IPCC Fourth Assessment Report: Climate Change 2007
Climate Change 2007: Working Group III: Mitigation of Climate Change

2.4 Cost and benefit concepts, including private and social cost perspectives and relationships to other decision-making frameworks

2.4.1 Definitions

Mitigation costs can be measured at project, technology, sector, and macro-economic levels, and various geographical boundaries can be applied to the costing studies (see a definition of geographical boundaries in Section 2.8).

The project, technology, sector, and macro-economic levels can be defined as follows:

  • Project: A project-level analysis considers a ‘stand-alone’ activity that is assumed not to have significant indirect economic impacts on markets and prices (both demand and supply) beyond the activity itself. The activity can be the implementation of specific technical facilities, infrastructure, demand-side regulations, information efforts, technical standards, etc. Methodological frameworks to assess the project-level impacts include cost-benefit analysis, cost-effectiveness analysis, and lifecycle analysis.
  • Technology: A technology-level analysis considers a specific GHG mitigation technology, usually with several applications in different projects and sectors. The literature on technologies covers their technical characteristics, especially evidence on learning curves as the technology diffuses and matures. The technology analysis can use analytical approaches that are similar to project-level analysis.
  • Sector: Sector-level analysis considers sectoral policies in a ‘partial-equilibrium’ context, for which other sectors and macro-economic variables are assumed to be given. The policies can include economic instruments related to prices, taxes, trade, and financing, specific large-scale investment projects, and demand-side regulation efforts. Methodological frameworks for sectoral assessments include various partial equilibrium models and technical simulation models for the energy sector, agriculture, forestry, and the transportation sector.
  • Macro-economic: A macro-economic analysis considers the impacts of policies across all sectors and markets. The policies include all sorts of economic policies, such as taxes, subsidies, monetary policies, specific investment programmes, and technology and innovation policies. Methodological frameworks include various macro-economic models, such as general equilibrium models, Keynesian econometric models, and Integrated Assessment Models (IAMs), among others.

In comparing project, technology, sector, and macro-economic cost estimates it is important to bear in mind that cost estimates based on applying taxes in a macro-economic model are not comparable with abatement costs calculated at other assessment levels. This, for example, is because a carbon tax will apply to all GHG emissions, while abatement costs at project, technology or sector level will only reflect the costs of emission reductions.

Private and social costs: Costs can be measured from a private as well as from a social perspective. Individual decision-makers (including both private companies and households) are influenced by various cost elements, such as the costs of input to a production process, labour and land costs, financial interest rates, equipment costs, fuel costs, consumer prices etc., which are key private cost components.
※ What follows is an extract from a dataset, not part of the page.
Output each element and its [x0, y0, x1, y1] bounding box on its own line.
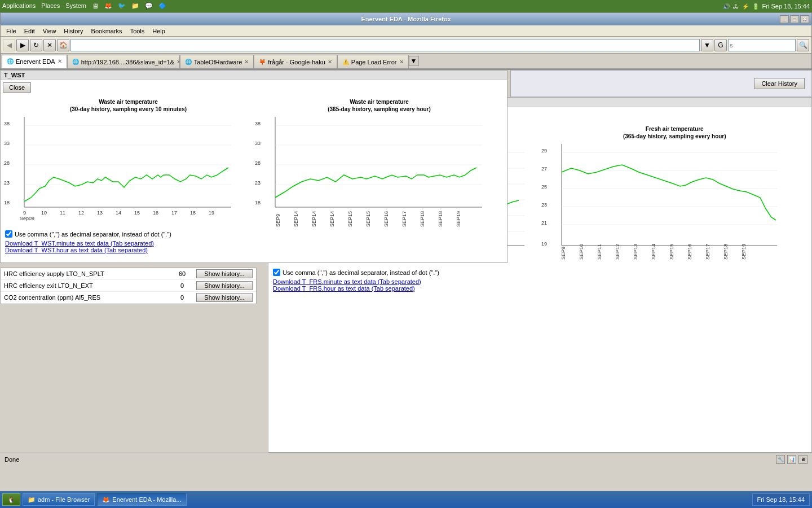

However, the activities of individuals may also cause externalities, for example emissions that influence the utility of other individuals, but which are not taken into consideration by the individuals causing them. A social cost perspective includes the value of these externalities.

External costs: These typically arise when markets fail to provide a link between the person who creates the ‘externality’ and the person who is affected by it, or more generally when property rights for the relevant resources are not well defined.[7] In the case of GHG emissions, those who will eventually suffer from the impacts of climate change do not have a well-defined ‘property right’ in terms of a given climate or an atmosphere with given GHG concentrations, so market forces and/or bargaining arrangements cannot work directly as a means to balance the costs and benefits of GHG emissions and climate change. However, the failure to take into account external costs, in cases like climate change, may be due not only to the lack of property rights, but also the lack of full information and non-zero transaction costs related to policy implementation.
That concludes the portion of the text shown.